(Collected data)
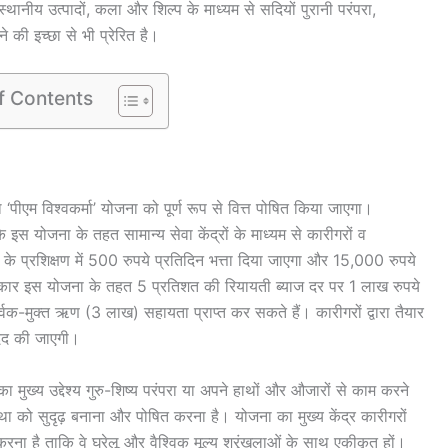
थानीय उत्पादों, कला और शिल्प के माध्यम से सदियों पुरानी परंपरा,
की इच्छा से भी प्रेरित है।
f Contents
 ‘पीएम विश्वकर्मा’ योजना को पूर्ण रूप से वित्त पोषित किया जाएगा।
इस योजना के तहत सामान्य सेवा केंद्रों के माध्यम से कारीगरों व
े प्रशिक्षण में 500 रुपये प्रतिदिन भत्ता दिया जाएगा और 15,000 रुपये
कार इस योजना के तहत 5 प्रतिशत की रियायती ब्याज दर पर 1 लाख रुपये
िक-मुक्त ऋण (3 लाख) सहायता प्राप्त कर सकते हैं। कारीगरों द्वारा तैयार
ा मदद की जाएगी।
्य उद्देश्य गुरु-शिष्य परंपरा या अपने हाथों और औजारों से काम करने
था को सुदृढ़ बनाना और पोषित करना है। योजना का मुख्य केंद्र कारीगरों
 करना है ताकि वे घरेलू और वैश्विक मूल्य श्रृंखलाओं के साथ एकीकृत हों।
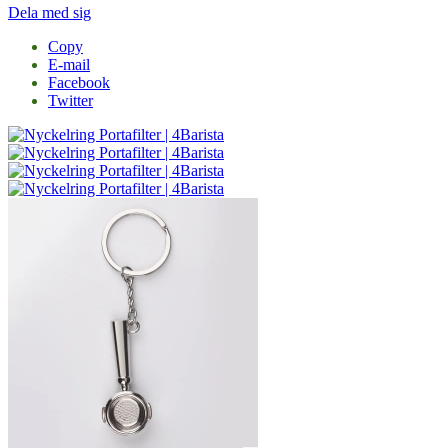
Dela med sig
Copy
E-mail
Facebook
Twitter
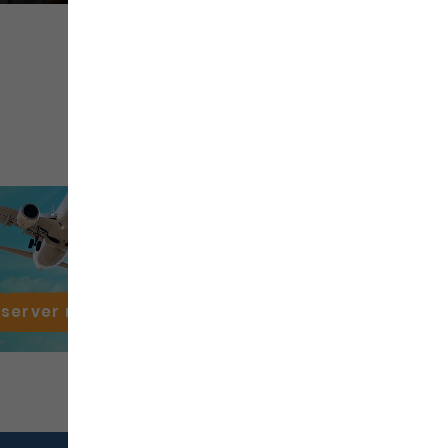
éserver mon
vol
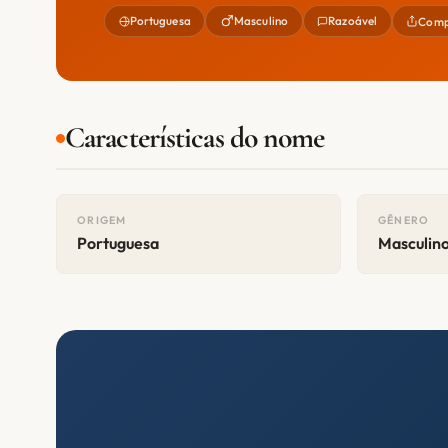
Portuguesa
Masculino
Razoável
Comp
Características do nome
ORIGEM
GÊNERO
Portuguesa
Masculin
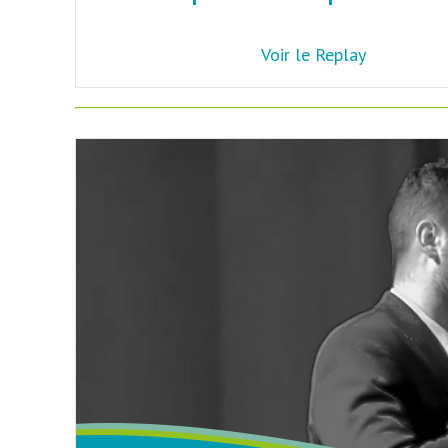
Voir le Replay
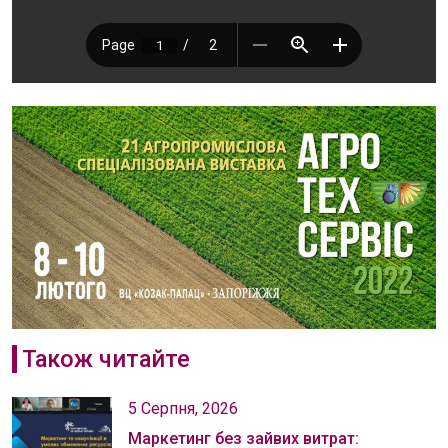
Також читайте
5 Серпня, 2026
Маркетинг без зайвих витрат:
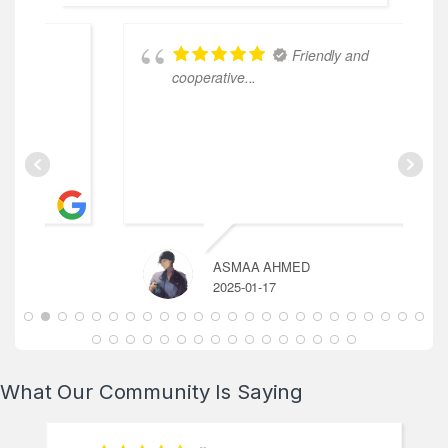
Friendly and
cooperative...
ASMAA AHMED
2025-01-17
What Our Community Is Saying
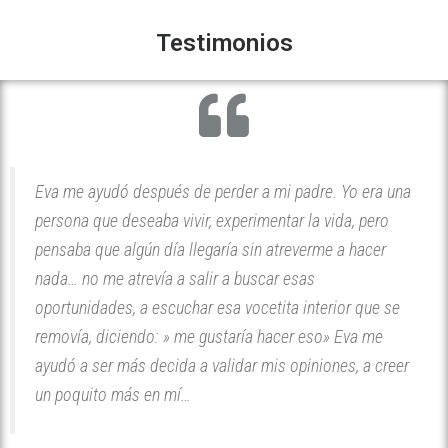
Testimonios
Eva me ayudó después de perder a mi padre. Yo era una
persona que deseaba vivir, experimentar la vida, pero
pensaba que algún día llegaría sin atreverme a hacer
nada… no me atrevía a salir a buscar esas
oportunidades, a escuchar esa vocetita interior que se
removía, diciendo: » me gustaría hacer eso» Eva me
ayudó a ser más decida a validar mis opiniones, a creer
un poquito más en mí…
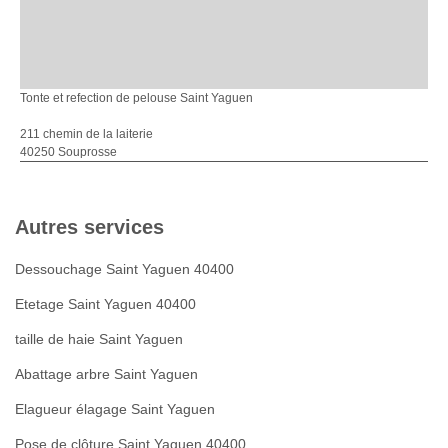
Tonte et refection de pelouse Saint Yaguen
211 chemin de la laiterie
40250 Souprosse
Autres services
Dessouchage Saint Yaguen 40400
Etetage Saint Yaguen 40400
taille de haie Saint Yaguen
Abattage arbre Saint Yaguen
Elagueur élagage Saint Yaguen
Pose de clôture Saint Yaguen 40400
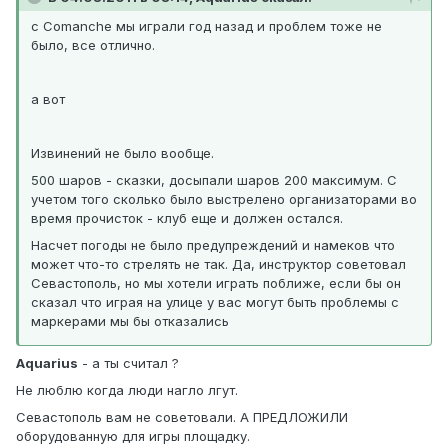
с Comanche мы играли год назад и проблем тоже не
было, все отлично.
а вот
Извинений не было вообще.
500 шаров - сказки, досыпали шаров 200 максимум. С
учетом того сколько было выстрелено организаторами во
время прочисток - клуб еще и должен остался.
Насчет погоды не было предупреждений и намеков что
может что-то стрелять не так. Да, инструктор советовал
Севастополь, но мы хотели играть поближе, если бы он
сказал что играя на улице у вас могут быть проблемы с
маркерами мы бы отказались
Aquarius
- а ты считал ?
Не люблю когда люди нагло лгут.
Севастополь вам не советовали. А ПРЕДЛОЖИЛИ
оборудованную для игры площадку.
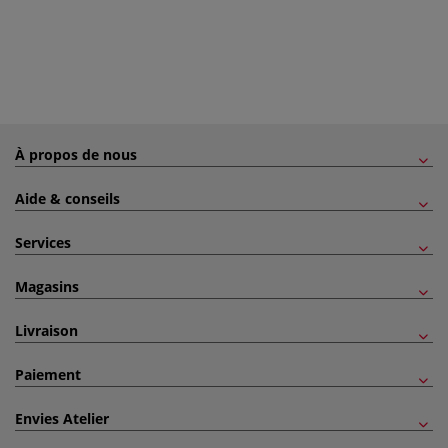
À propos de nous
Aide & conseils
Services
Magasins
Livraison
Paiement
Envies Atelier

What is required -
Return all the entries word for word, but omit any pictures they contain.

Expected answer -
थानीय उत्पादों, कला और शिल्प के माध्यम से सदियों पुरानी परंपरा,
की इच्छा से भी प्रेरित है।
f Contents
 ‘पीएम विश्वकर्मा’ योजना को पूर्ण रूप से वित्त पोषित किया जाएगा।
इस योजना के तहत सामान्य सेवा केंद्रों के माध्यम से कारीगरों व
े प्रशिक्षण में 500 रुपये प्रतिदिन भत्ता दिया जाएगा और 15,000 रुपये
कार इस योजना के तहत 5 प्रतिशत की रियायती ब्याज दर पर 1 लाख रुपये
िक-मुक्त ऋण (3 लाख) सहायता प्राप्त कर सकते हैं। कारीगरों द्वारा तैयार
ा मदद की जाएगी।
्य उद्देश्य गुरु-शिष्य परंपरा या अपने हाथों और औजारों से काम करने
था को सुदृढ़ बनाना और पोषित करना है। योजना का मुख्य केंद्र कारीगरों
 करना है ताकि वे घरेलू और वैश्विक मूल्य श्रृंखलाओं के साथ एकीकृत हों।
Dela med sig
Copy
E-mail
Facebook
Twitter
éserver mon
vol
Portuguesa
Masculino
Razoável
Comp
Características do nome
ORIGEM
GÊNERO
Portuguesa
Masculin
Voir le Replay
Також читайте
5 Серпня, 2026
Маркетинг без зайвих витрат:
Friendly and
cooperative...
ASMAA AHMED
2025-01-17
What Our Community Is Saying
Testimonios
Eva me ayudó después de perder a mi padre. Yo era una
persona que deseaba vivir, experimentar la vida, pero
pensaba que algún día llegaría sin atreverme a hacer
nada… no me atrevía a salir a buscar esas
oportunidades, a escuchar esa vocetita interior que se
removía, diciendo: » me gustaría hacer eso» Eva me
ayudó a ser más decida a validar mis opiniones, a creer
un poquito más en mí…
Tonte et refection de pelouse Saint Yaguen
211 chemin de la laiterie
40250 Souprosse
Autres services
Dessouchage Saint Yaguen 40400
Etetage Saint Yaguen 40400
taille de haie Saint Yaguen
Abattage arbre Saint Yaguen
Elagueur élagage Saint Yaguen
Pose de clôture Saint Yaguen 40400
с Comanche мы играли год назад и проблем тоже не
было, все отлично.
а вот
Извинений не было вообще.
500 шаров - сказки, досыпали шаров 200 максимум. С
учетом того сколько было выстрелено организаторами во
время прочисток - клуб еще и должен остался.
Насчет погоды не было предупреждений и намеков что
может что-то стрелять не так. Да, инструктор советовал
Севастополь, но мы хотели играть поближе, если бы он
сказал что играя на улице у вас могут быть проблемы с
маркерами мы бы отказались
Aquarius
- а ты считал ?
Не люблю когда люди нагло лгут.
Севастополь вам не советовали. А ПРЕДЛОЖИЛИ
оборудованную для игры площадку.
À propos de nous
Aide & conseils
Services
Magasins
Livraison
Paiement
Envies Atelier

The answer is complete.